Depuis toujours, le document papier est le support privilégié puisqu'il permet de conserver le témoignage d'un accord entre plusieurs parties. Traditionnellement, et à défaut de pouvoir en protéger l'intégrité, l'usage de sceaux ou de signatures, permet de garantir l'authenticité de tels documents.

Avec l'utilisation croissante des outils de communication « immatériels », que sont le téléphone, le fax ou encore l'Internet, le problème de la protection de nos échanges est devenu particulièrement critique.

La preuve numérique peut englober plusieurs types de documents qui se superposent. Les preuves laissées sur le disque dur, celles disséminées au hasard du réseau, celles envoyées à notre insu aux sites que l'on visite, celles envoyées de plein gré, celles qui sont archivées, etc. Ainsi, après avoir fait état du problème entourant les réseaux ouverts, nous nous dresserons une typologie des modes de preuve créés.

Disons que le droit de la preuve numérique est né en France avec la carte bancaire. Le code à quatre chiffre ou code PIN tenait lieu de signature manuscrite.

Par la suite, le Code civil a consacré aux articles 1316-1 et suivants les effets de la dématérialisation de la société en insérant plusieurs dispositions en apparence révolutionnaires, destinées à reconnaître l'écrit électronique et la signature du même genre.

Chapitre 1 : l'admissibilité de la preuve électronique

Les preuves et traces laissées sur les réseaux numériques n'obéissent à aucune hiérarchie et sont même parfois générées à l'insu de l'internaute (Paragraphe I), même si l'utilisateur dépose lui aussi des preuves lors de ses connexions à l'Internet (Paragraphe II).

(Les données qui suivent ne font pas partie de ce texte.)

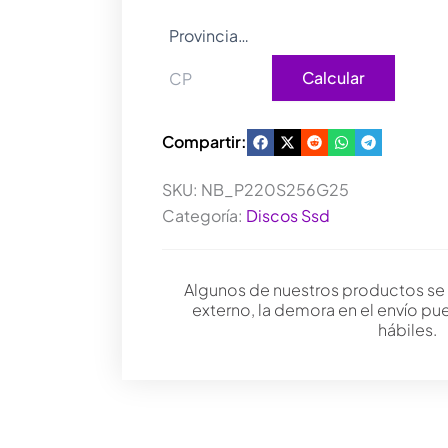
cantidad
Calcular
Compartir:
SKU:
NB_P220S256G25
Categoría:
Discos Ssd
Algunos de nuestros productos se
externo, la demora en el envío pu
hábiles.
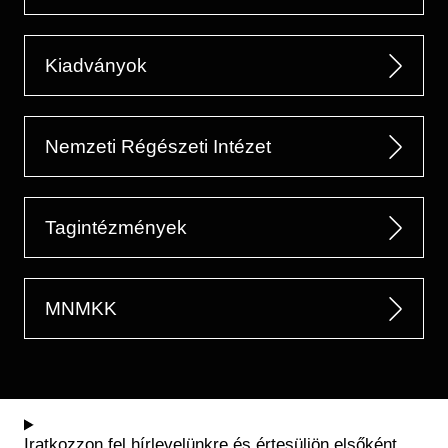
Kiadványok
Nemzeti Régészeti Intézet
Tagintézmények
MNMKK
Iratkozzon fel hírlevelünkre és értesüljön elsőként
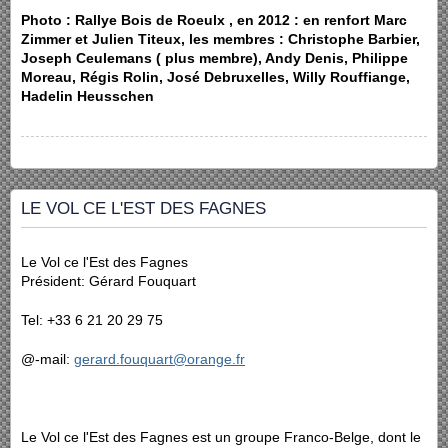
Photo :
Rallye Bois de Roeulx , en 2012 : en renfort Marc
Zimmer et Julien Titeux, les membres : Christophe Barbier,
Joseph Ceulemans ( plus membre), Andy Denis, Philippe
Moreau, Régis Rolin, José Debruxelles, Willy Rouffiange,
Hadelin Heusschen
LE VOL CE L'EST DES FAGNES
Le Vol ce l'Est des Fagnes
Président: Gérard Fouquart
Tel: +33 6 21 20 29 75
@-mail:
gerard.fouquart@orange.fr
Le Vol ce l'Est des Fagnes est un groupe Franco-Belge, dont le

Section 1 : les preuves générées à l'insu de l'internaute

Les preuves laissées à l'issu de l'internaute et de l'utilisateur des TIC sont de véritables moyens de preuve, surtout dans les infractions commises dans le cyberespace tout comme dans les transactions civiles et commerciales.

Paragraphe 1 : les traces laissées par le serveur

Tous les serveurs connectés à l'Internet conservent des traces des connexions des travaux effectués. On peut conserver un certain nombre d'informations telles que le nom de l'hôte de destination, les octets envoyés, le journal de connexion, les ports de destination, les adresses IP des sites consultés, etc. L'affaire Lucent3(*) nous en donne une excellente illustration. Dans cette affaire (Lucent contre la société d'autoroutes Escota), un salarié de la société Lucent avait mis en ligne un site Internet injurieux et diffamatoire qui déguisait la marque Escota en Escroqua et contrefaisait le logo de la société d'autoroutes. Il s'était connecté de son poste de travail dans l'entreprise pour mettre en ligne son site. Il a laissé toutes ces traces sur le serveur de Lucent et ces données ont permis de l'identifier comme auteur de l'infraction.